The discovery of the rectangular tombs, which were carved into limestone outcrops jutting from the forest ground, is important because it is the first indication that Filipinos at that time practiced a more advanced burial ritual than previously thought and that they used metal tools to carve the coffins.
Past archaeological discoveries have shown Filipinos of that era used wooden coffins in the country's mountainous north and earthen coffins and jars elsewhere, according to Dizon, who has done extensive archaeological work in the Philippines and several other countries over the past 35 years.
Aside from the tombs, archeologists have found thousands of shards of earthen jars, metal objects and bone fragments of humans, monkeys, wild pigs and other animals in the tombs. The limestone outcrops had round holes where wooden posts of houses or sheds may have once stood, Dizon told The Associated Press in an exclusive interview.
The tombs were similar to ancient sarcophagus, which have become popular tourist attractions in Egypt and Europe, although the ones found in Mulanay were simple box-like limestone coffins without mythological or elaborate human images on the tops and sides.
Archeologists have only worked on a small portion of a five-hectare (12-acre) forest area, where Mulanay officials said more artifacts and limestone coffins could be buried.

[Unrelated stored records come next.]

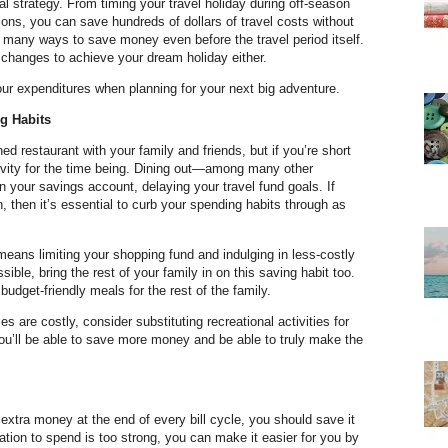
cial strategy. From timing your travel holiday during off-season
tions, you can save hundreds of dollars of travel costs without
e many ways to save money even before the travel period itself.
 changes to achieve your dream holiday either.
ur expenditures when planning for your next big adventure.
g Habits
ed restaurant with your family and friends, but if you’re short
ctivity for the time being. Dining out—among many other
in your savings account, delaying your travel fund goals. If
wn, then it’s essential to curb your spending habits through as
means limiting your shopping fund and indulging in less-costly
ssible, bring the rest of your family in on this saving habit too.
udget-friendly meals for the rest of the family.
es are costly, consider substituting recreational activities for
you’ll be able to save more money and be able to truly make the
 extra money at the end of every bill cycle, you should save it
ptation to spend is too strong, you can make it easier for you by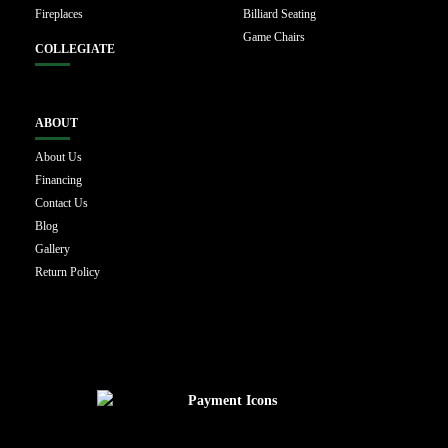
Fireplaces
Billiard Seating
Game Chairs
COLLEGIATE
ABOUT
About Us
Financing
Contact Us
Blog
Gallery
Return Policy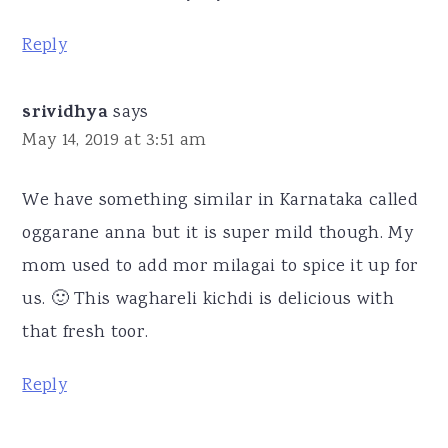
Reply
srividhya
says
May 14, 2019 at 3:51 am
We have something similar in Karnataka called
oggarane anna but it is super mild though. My
mom used to add mor milagai to spice it up for
us. 🙂 This waghareli kichdi is delicious with
that fresh toor.
Reply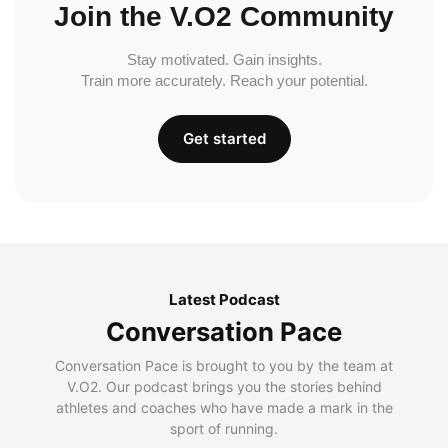
Join the V.O2 Community
Stay motivated. Gain insights.
Train more accurately. Reach your potential.
Get started
Latest Podcast
Conversation Pace
Conversation Pace is brought to you by the team at
V.O2. Our podcast brings you the stories behind
athletes and coaches who have made a mark in the
sport of running.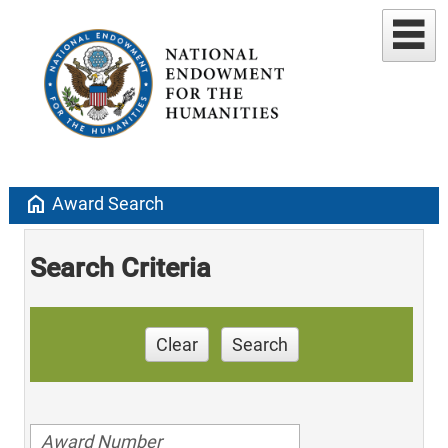
home
Award Search
Search Criteria
Clear
Search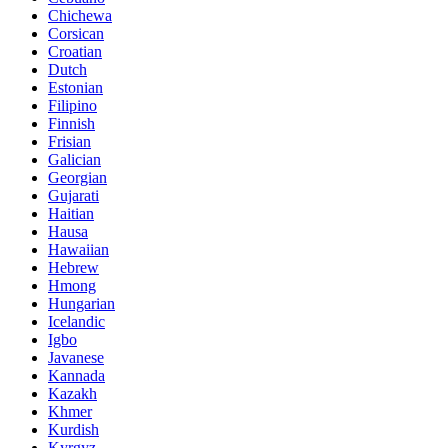
Chichewa
Corsican
Croatian
Dutch
Estonian
Filipino
Finnish
Frisian
Galician
Georgian
Gujarati
Haitian
Hausa
Hawaiian
Hebrew
Hmong
Hungarian
Icelandic
Igbo
Javanese
Kannada
Kazakh
Khmer
Kurdish
Kyrgyz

A preliminary National Museum report said its top archeologists found "a complex archaeological site with both habitation and burial remains from the period of approximately 10th to the 14th century ... the first of its kind in the Philippines having carved limestone tombs."
The discovery has been welcomed with excitement in Mulanay, a sleepy coastal town of 50,000 people in an impoverished mountainous region that until recently was best known as a major battleground between army troops and Marxist rebels.
"Before, if you mention this region, people will say 'Oh, that's NPA country,'" Mulanay Mayor Joselito Ojeda said, referring to the New People's Army rebels. "But that era is past and now we can erase that image and this archaeological site will be a big help."
Mulanay tourism officer Sanny Cortez said that after archeologists have finished their work in a few years, his town plans to turn Mount Kamhantik's peak into an archaeological and eco-tourism park. A museum would also be built nearby.
The archaeological site is part of 280 hectares (692 acres) of forest land that was declared a government-protected area in 1998 to keep away treasure hunters and slash-and-burn farmers.
Treasure hunters looking for gold exposed some of the limestone tombs years ago, but it was only last year that Manila-based archeologists were notified and started to unearth more graves and artifacts and began to understand the significance of the find.